◆ Exercise requirements:
Set down the records exactly as they stand, except for any pictures, which you should omit.
+++ Excerpted records +++
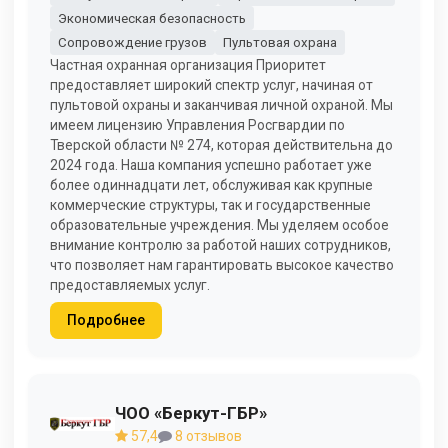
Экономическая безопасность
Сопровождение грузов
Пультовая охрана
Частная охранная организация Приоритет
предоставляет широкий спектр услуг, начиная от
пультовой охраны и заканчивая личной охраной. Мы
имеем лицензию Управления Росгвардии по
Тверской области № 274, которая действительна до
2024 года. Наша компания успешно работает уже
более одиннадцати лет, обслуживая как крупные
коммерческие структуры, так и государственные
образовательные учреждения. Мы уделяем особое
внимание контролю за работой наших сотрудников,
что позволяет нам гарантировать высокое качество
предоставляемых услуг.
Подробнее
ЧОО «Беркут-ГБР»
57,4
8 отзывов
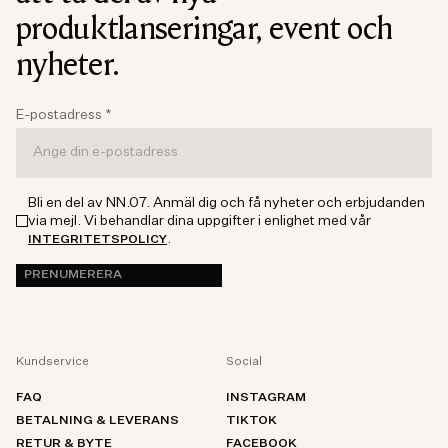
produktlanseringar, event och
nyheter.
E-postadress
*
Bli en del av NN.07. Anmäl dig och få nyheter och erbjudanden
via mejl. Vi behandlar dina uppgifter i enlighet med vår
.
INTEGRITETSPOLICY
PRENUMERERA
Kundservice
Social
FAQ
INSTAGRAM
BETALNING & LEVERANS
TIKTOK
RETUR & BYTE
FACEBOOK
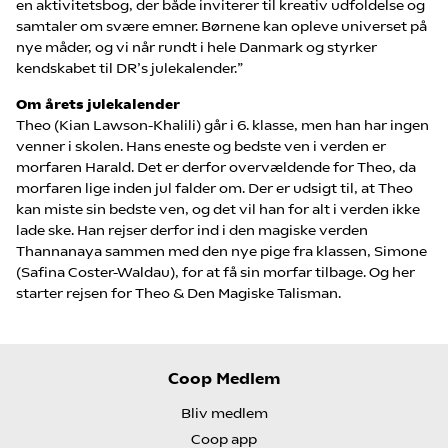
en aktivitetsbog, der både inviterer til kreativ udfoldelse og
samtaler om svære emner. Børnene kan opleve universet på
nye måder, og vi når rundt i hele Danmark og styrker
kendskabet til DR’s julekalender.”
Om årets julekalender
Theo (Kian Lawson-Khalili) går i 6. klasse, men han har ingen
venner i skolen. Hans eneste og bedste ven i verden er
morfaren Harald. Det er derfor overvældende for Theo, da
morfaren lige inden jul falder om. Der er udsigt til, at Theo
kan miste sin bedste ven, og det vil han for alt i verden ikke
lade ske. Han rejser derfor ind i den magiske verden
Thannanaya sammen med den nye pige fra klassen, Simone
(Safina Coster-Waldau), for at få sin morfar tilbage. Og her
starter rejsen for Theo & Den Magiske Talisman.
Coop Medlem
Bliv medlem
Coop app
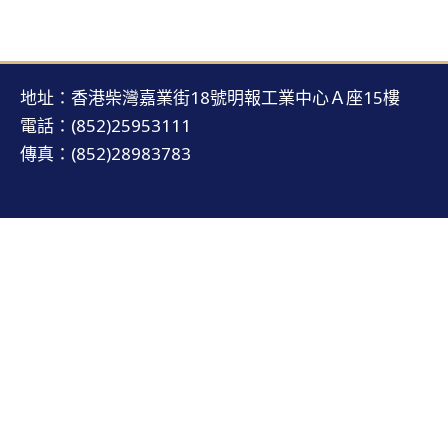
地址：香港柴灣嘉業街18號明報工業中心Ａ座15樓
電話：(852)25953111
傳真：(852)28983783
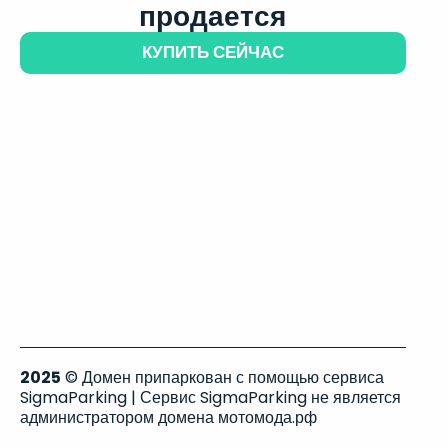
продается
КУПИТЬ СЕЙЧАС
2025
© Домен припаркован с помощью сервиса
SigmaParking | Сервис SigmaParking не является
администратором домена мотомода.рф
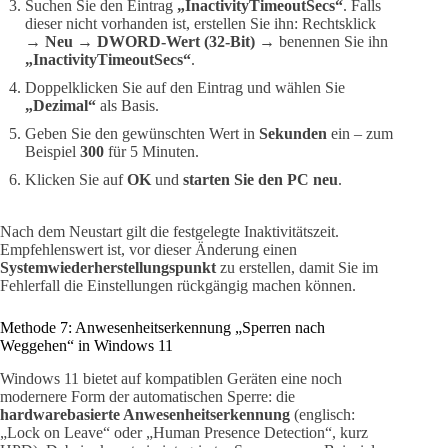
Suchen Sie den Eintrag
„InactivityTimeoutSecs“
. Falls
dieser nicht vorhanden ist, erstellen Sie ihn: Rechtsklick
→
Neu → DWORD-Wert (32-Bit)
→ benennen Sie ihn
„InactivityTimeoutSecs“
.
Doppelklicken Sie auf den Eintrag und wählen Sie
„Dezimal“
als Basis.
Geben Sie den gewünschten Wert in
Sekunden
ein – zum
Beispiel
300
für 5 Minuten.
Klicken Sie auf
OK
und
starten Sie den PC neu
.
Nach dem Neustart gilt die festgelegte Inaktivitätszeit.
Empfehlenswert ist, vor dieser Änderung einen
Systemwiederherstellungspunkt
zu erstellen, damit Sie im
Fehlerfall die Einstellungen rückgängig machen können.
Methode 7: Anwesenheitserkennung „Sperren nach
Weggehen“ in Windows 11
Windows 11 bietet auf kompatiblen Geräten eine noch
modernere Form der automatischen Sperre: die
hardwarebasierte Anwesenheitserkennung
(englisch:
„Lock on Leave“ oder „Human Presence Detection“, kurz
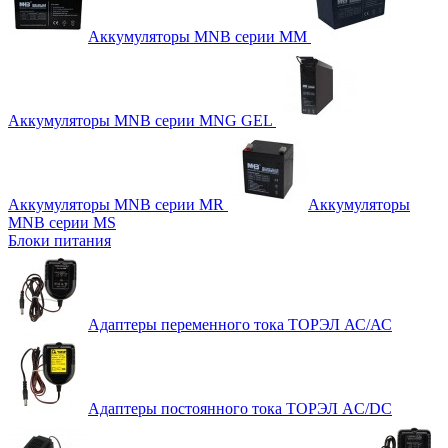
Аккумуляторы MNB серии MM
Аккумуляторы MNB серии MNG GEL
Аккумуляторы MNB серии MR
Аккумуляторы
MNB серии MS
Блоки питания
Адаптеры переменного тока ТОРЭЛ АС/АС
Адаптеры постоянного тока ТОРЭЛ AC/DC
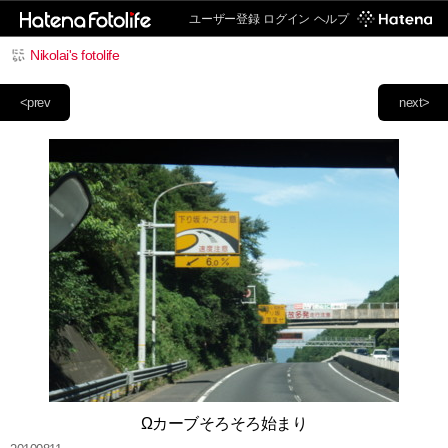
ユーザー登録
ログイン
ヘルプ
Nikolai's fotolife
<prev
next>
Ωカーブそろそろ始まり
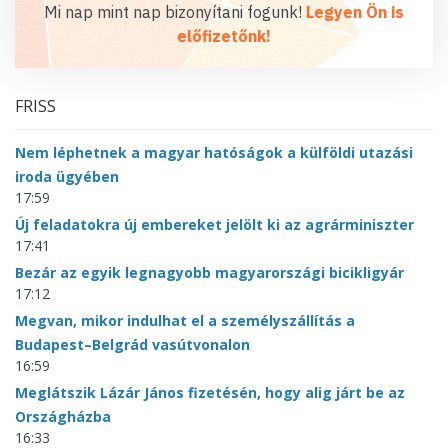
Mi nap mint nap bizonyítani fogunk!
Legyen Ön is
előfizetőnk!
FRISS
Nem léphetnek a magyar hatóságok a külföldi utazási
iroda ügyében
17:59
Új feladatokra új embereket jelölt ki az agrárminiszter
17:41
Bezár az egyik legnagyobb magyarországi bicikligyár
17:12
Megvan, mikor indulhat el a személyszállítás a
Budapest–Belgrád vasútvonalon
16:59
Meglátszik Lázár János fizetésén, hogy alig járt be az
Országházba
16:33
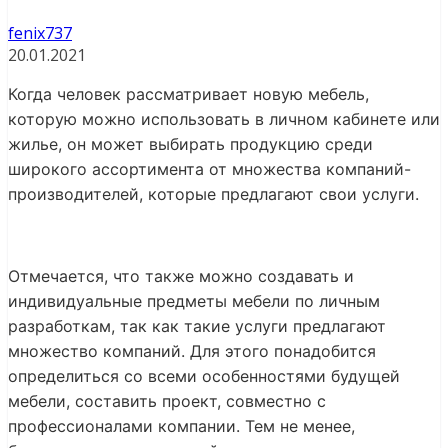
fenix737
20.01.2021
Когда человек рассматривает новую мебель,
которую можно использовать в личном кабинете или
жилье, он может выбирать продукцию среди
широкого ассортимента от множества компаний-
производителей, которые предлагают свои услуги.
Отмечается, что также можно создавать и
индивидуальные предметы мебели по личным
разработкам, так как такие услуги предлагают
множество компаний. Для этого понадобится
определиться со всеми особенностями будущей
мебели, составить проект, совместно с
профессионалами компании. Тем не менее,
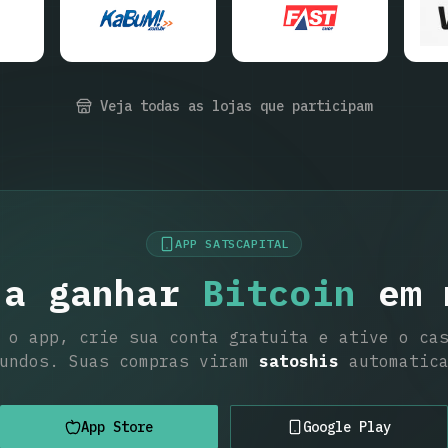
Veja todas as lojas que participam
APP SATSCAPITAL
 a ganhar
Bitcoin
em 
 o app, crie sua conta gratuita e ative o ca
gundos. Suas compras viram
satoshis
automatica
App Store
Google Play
+++
◆ Answer:
Экономическая безопасность
Сопровождение грузов
Пультовая охрана
Частная охранная организация Приоритет
предоставляет широкий спектр услуг, начиная от
пультовой охраны и заканчивая личной охраной. Мы
имеем лицензию Управления Росгвардии по
Тверской области № 274, которая действительна до
2024 года. Наша компания успешно работает уже
более одиннадцати лет, обслуживая как крупные
коммерческие структуры, так и государственные
образовательные учреждения. Мы уделяем особое
внимание контролю за работой наших сотрудников,
что позволяет нам гарантировать высокое качество
предоставляемых услуг.
Подробнее
ЧОО «Беркут-ГБР»
57,4
8 отзывов
produktlanseringar, event och
nyheter.
E-postadress
*
Bli en del av NN.07. Anmäl dig och få nyheter och erbjudanden
via mejl. Vi behandlar dina uppgifter i enlighet med vår
.
INTEGRITETSPOLICY
PRENUMERERA
Kundservice
Social
FAQ
INSTAGRAM
BETALNING & LEVERANS
TIKTOK
RETUR & BYTE
FACEBOOK
en aktivitetsbog, der både inviterer til kreativ udfoldelse og
samtaler om svære emner. Børnene kan opleve universet på
nye måder, og vi når rundt i hele Danmark og styrker
kendskabet til DR’s julekalender.”
Om årets julekalender
Theo (Kian Lawson-Khalili) går i 6. klasse, men han har ingen
venner i skolen. Hans eneste og bedste ven i verden er
morfaren Harald. Det er derfor overvældende for Theo, da
morfaren lige inden jul falder om. Der er udsigt til, at Theo
kan miste sin bedste ven, og det vil han for alt i verden ikke
lade ske. Han rejser derfor ind i den magiske verden
Thannanaya sammen med den nye pige fra klassen, Simone
(Safina Coster-Waldau), for at få sin morfar tilbage. Og her
starter rejsen for Theo & Den Magiske Talisman.
Coop Medlem
Bliv medlem
Coop app
地址：香港柴灣嘉業街18號明報工業中心Ａ座15樓
電話：(852)25953111
傳真：(852)28983783
продается
КУПИТЬ СЕЙЧАС
2025
© Домен припаркован с помощью сервиса
SigmaParking | Сервис SigmaParking не является
администратором домена мотомода.рф
Suchen Sie den Eintrag
„InactivityTimeoutSecs“
. Falls
dieser nicht vorhanden ist, erstellen Sie ihn: Rechtsklick
→
Neu → DWORD-Wert (32-Bit)
→ benennen Sie ihn
„InactivityTimeoutSecs“
.
Doppelklicken Sie auf den Eintrag und wählen Sie
„Dezimal“
als Basis.
Geben Sie den gewünschten Wert in
Sekunden
ein – zum
Beispiel
300
für 5 Minuten.
Klicken Sie auf
OK
und
starten Sie den PC neu
.
Nach dem Neustart gilt die festgelegte Inaktivitätszeit.
Empfehlenswert ist, vor dieser Änderung einen
Systemwiederherstellungspunkt
zu erstellen, damit Sie im
Fehlerfall die Einstellungen rückgängig machen können.
Methode 7: Anwesenheitserkennung „Sperren nach
Weggehen“ in Windows 11
Windows 11 bietet auf kompatiblen Geräten eine noch
modernere Form der automatischen Sperre: die
hardwarebasierte Anwesenheitserkennung
(englisch:
„Lock on Leave“ oder „Human Presence Detection“, kurz
Аккумуляторы MNB серии MM
Аккумуляторы MNB серии MNG GEL
Аккумуляторы MNB серии MR
Аккумуляторы
MNB серии MS
Блоки питания
Адаптеры переменного тока ТОРЭЛ АС/АС
Адаптеры постоянного тока ТОРЭЛ AC/DC
ユーザー登録
ログイン
ヘルプ
Nikolai's fotolife
<prev
next>
Ωカーブそろそろ始まり
Mi nap mint nap bizonyítani fogunk!
Legyen Ön is
előfizetőnk!
FRISS
Nem léphetnek a magyar hatóságok a külföldi utazási
iroda ügyében
17:59
Új feladatokra új embereket jelölt ki az agrárminiszter
17:41
Bezár az egyik legnagyobb magyarországi bicikligyár
17:12
Megvan, mikor indulhat el a személyszállítás a
Budapest–Belgrád vasútvonalon
16:59
Meglátszik Lázár János fizetésén, hogy alig járt be az
Országházba
16:33
fenix737
20.01.2021
Когда человек рассматривает новую мебель,
которую можно использовать в личном кабинете или
жилье, он может выбирать продукцию среди
широкого ассортимента от множества компаний-
производителей, которые предлагают свои услуги.
Отмечается, что также можно создавать и
индивидуальные предметы мебели по личным
разработкам, так как такие услуги предлагают
множество компаний. Для этого понадобится
определиться со всеми особенностями будущей
мебели, составить проект, совместно с
профессионалами компании. Тем не менее,
Veja todas as lojas que participam
APP SATSCAPITAL
 a ganhar
Bitcoin
em 
 o app, crie sua conta gratuita e ative o ca
gundos. Suas compras viram
satoshis
automatica
App Store
Google Play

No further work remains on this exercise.